◆ **Work instruction**:
Every record should be copied exactly, and the images omitted.

[Material for the task — start]

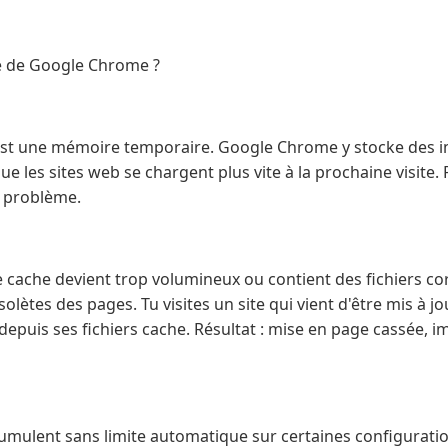
e de Google Chrome ?
'est une mémoire temporaire. Google Chrome y stocke des im
ue les sites web se chargent plus vite à la prochaine visite.
r problème.
le cache devient trop volumineux ou contient des fichiers 
olètes des pages. Tu visites un site qui vient d'être mis à j
 depuis ses fichiers cache. Résultat : mise en page cassée,
ccumulent sans limite automatique sur certaines configura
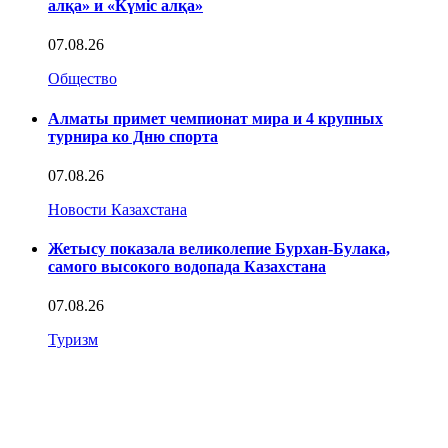
алқа» и «Күміс алқа»
07.08.26
Общество
Алматы примет чемпионат мира и 4 крупных
турнира ко Дню спорта
07.08.26
Новости Казахстана
Жетысу показала великолепие Бурхан-Булака,
самого высокого водопада Казахстана
07.08.26
Туризм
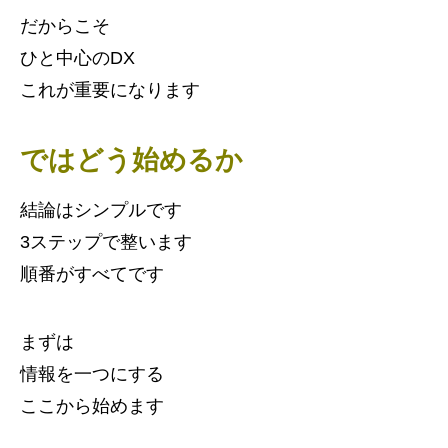
だからこそ
ひと中心のDX
これが重要になります
ではどう始めるか
結論はシンプルです
3ステップで整います
順番がすべてです
まずは
情報を一つにする
ここから始めます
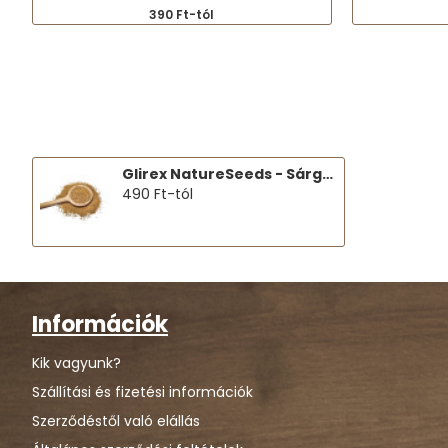
390 Ft-tól
Glirex NatureSeeds - Sárga muharmag
490 Ft-tól
Információk
Kik vagyunk?
Szállítási és fizetési információk
Szerződéstől való elállás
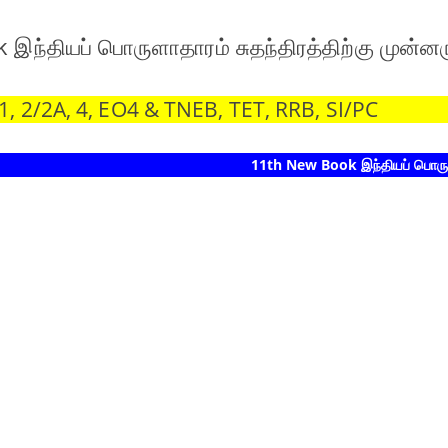
இந்தியப் பொருளாதாரம் சுதந்திரத்திற்கு முன்னரு
 2/2A, 4, EO4 & TNEB, TET, RRB, SI/PC
11th New Book இந்தியப் பொருளாதாரம்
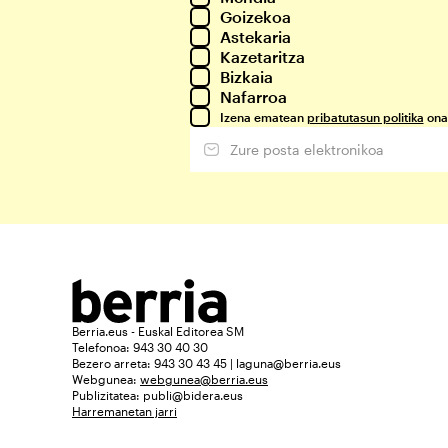
Goizekoa
Astekaria
Kazetaritza
Bizkaia
Nafarroa
Izena ematean
pribatutasun politika
ona
Berria.eus - Euskal Editorea SM
Telefonoa: 943 30 40 30
Bezero arreta: 943 30 43 45 | laguna@berria.eus
Webgunea:
webgunea@berria.eus
Publizitatea:
publi@bidera.eus
Harremanetan jarri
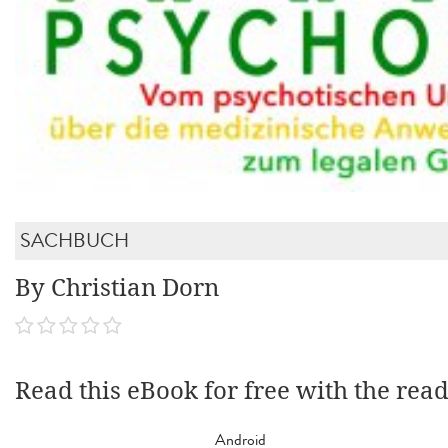
SACHBUCH
By Christian Dorn
Read this eBook for free with the rea
Android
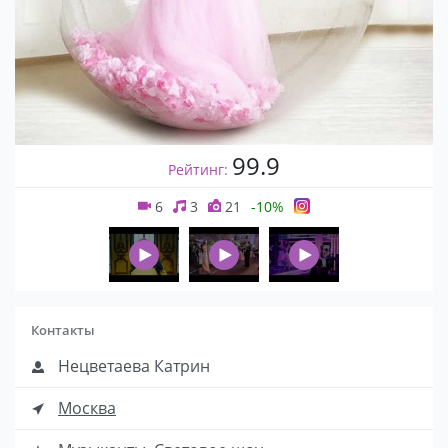
99.9
Рейтинг:
6
3
21
-10%
Контакты
Нецветаева Катрин
Москва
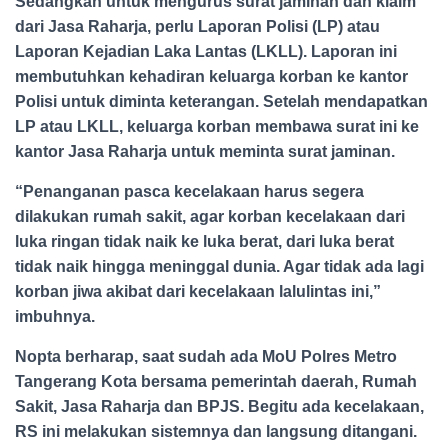
Sedangkan untuk mengurus surat jaminan dan klaim
dari Jasa Raharja, perlu Laporan Polisi (LP) atau
Laporan Kejadian Laka Lantas (LKLL). Laporan ini
membutuhkan kehadiran keluarga korban ke kantor
Polisi untuk diminta keterangan. Setelah mendapatkan
LP atau LKLL, keluarga korban membawa surat ini ke
kantor Jasa Raharja untuk meminta surat jaminan.
“Penanganan pasca kecelakaan harus segera
dilakukan rumah sakit, agar korban kecelakaan dari
luka ringan tidak naik ke luka berat, dari luka berat
tidak naik hingga meninggal dunia. Agar tidak ada lagi
korban jiwa akibat dari kecelakaan lalulintas ini,”
imbuhnya.
Nopta berharap, saat sudah ada MoU Polres Metro
Tangerang Kota bersama pemerintah daerah, Rumah
Sakit, Jasa Raharja dan BPJS. Begitu ada kecelakaan,
RS ini melakukan sistemnya dan langsung ditangani.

[Material for the task — finish]

◆ **Result**:
e de Google Chrome ?
'est une mémoire temporaire. Google Chrome y stocke des im
ue les sites web se chargent plus vite à la prochaine visite.
r problème.
le cache devient trop volumineux ou contient des fichiers 
olètes des pages. Tu visites un site qui vient d'être mis à j
 depuis ses fichiers cache. Résultat : mise en page cassée,
ccumulent sans limite automatique sur certaines configura
алқа» и «Күміс алқа»
07.08.26
Общество
Алматы примет чемпионат мира и 4 крупных
турнира ко Дню спорта
07.08.26
Новости Казахстана
Жетысу показала великолепие Бурхан-Булака,
самого высокого водопада Казахстана
07.08.26
Туризм
だからこそ
ひと中心のDX
これが重要になります
ではどう始めるか
結論はシンプルです
3ステップで整います
順番がすべてです
まずは
情報を一つにする
ここから始めます
390 Ft-tól
Glirex NatureSeeds - Sárga muharmag
490 Ft-tól
Információk
Kik vagyunk?
Szállítási és fizetési információk
Szerződéstől való elállás
இந்தியப் பொருளாதாரம் சுதந்திரத்திற்கு முன்னரு
 2/2A, 4, EO4 & TNEB, TET, RRB, SI/PC
11th New Book இந்தியப் பொருளாதாரம்
Goizekoa
Astekaria
Kazetaritza
Bizkaia
Nafarroa
Izena ematean
pribatutasun politika
ona
Berria.eus - Euskal Editorea SM
Telefonoa: 943 30 40 30
Bezero arreta: 943 30 43 45 | laguna@berria.eus
Webgunea:
webgunea@berria.eus
Publizitatea:
publi@bidera.eus
Harremanetan jarri
SACHBUCH
By Christian Dorn
Read this eBook for free with the rea
Android
99.9
Рейтинг:
6
3
21
-10%
Контакты
Нецветаева Катрин
Москва
Sedangkan untuk mengurus surat jaminan dan klaim
dari Jasa Raharja, perlu Laporan Polisi (LP) atau
Laporan Kejadian Laka Lantas (LKLL). Laporan ini
membutuhkan kehadiran keluarga korban ke kantor
Polisi untuk diminta keterangan. Setelah mendapatkan
LP atau LKLL, keluarga korban membawa surat ini ke
kantor Jasa Raharja untuk meminta surat jaminan.
“Penanganan pasca kecelakaan harus segera
dilakukan rumah sakit, agar korban kecelakaan dari
luka ringan tidak naik ke luka berat, dari luka berat
tidak naik hingga meninggal dunia. Agar tidak ada lagi
korban jiwa akibat dari kecelakaan lalulintas ini,”
imbuhnya.
Nopta berharap, saat sudah ada MoU Polres Metro
Tangerang Kota bersama pemerintah daerah, Rumah
Sakit, Jasa Raharja dan BPJS. Begitu ada kecelakaan,
RS ini melakukan sistemnya dan langsung ditangani.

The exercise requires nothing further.